Even as industries lament the retirement of productive, experienced employees, older workers have a harder time finding jobs. Companies suffer when highly skilled, valuable employees age out of the workforce since the loss harms overall productivity. Unfortunately, ageist attitudes and policies keep companies from hiring qualified seniors in meaningful roles. Simple fixes, such as offering flexible hours, remote work or less physically taxing work environments would allow seniors to remain in their jobs longer or start new ones. Workplace age discrimination lends credence to fallacies such as that seniors can’t learn new skills or take direction from younger team leaders. Older adults must overcome entrenched workplace rules to gain the opportunity to earn money, to find fulfillment through meaningful work and to continue to contribute to the economy.
Join the longevity economy by creating products and services that enable mature adults to lead productive and fulfilling lives.
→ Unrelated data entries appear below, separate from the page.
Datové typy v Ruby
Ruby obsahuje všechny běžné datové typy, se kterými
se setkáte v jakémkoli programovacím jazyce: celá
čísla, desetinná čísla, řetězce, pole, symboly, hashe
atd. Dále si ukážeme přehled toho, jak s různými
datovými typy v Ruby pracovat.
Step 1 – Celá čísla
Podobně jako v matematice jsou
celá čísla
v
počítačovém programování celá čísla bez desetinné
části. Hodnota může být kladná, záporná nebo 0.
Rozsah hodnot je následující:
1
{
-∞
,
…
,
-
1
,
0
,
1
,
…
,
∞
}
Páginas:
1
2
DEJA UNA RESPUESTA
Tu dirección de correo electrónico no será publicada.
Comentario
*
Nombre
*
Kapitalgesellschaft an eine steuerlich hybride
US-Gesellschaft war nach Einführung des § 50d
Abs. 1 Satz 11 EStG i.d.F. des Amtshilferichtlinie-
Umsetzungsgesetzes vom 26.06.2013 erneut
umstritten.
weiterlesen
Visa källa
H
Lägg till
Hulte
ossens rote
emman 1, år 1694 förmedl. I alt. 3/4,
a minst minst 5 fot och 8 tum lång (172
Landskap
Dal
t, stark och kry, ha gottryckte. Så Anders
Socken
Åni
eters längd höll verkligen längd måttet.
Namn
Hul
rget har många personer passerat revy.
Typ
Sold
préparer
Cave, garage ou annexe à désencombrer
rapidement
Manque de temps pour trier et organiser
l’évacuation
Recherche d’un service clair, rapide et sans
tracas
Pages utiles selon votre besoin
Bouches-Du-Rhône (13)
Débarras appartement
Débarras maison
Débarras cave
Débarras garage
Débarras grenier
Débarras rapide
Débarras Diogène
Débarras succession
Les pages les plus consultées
In addition to pursuing meaning through work and relationships, older people strongly feel the drive to create a positive legacy. Businesses that give them the ability to leave something to posterity, such as the self-publishing book industry, are thriving. Volunteerism and philanthropy are socially sanctioned avenues for giving back. Organizations that provide such opportunities should recruit older adults already seeking ways to redirect their time, energy and experience.
Life, liberty and the pursuit of happiness are supposedly unalienable rights, but services for older people were only set up to support life. Liberty and happiness just weren’t a priority.
To exploit the opportunities of the longevity economy, reject the prevailing narrative of aging. Engage test users – a small group of older, ordinary consumers who try products before general release to see if they can use them in unintended new ways that are more adapted to their needs. The aging population is relevant to every company and will affect every aspect of society. Don’t miss the chance to help create a new narrative of aging that, instead of diminishing older adults, empowers them by making them an integral part of the longevity economy.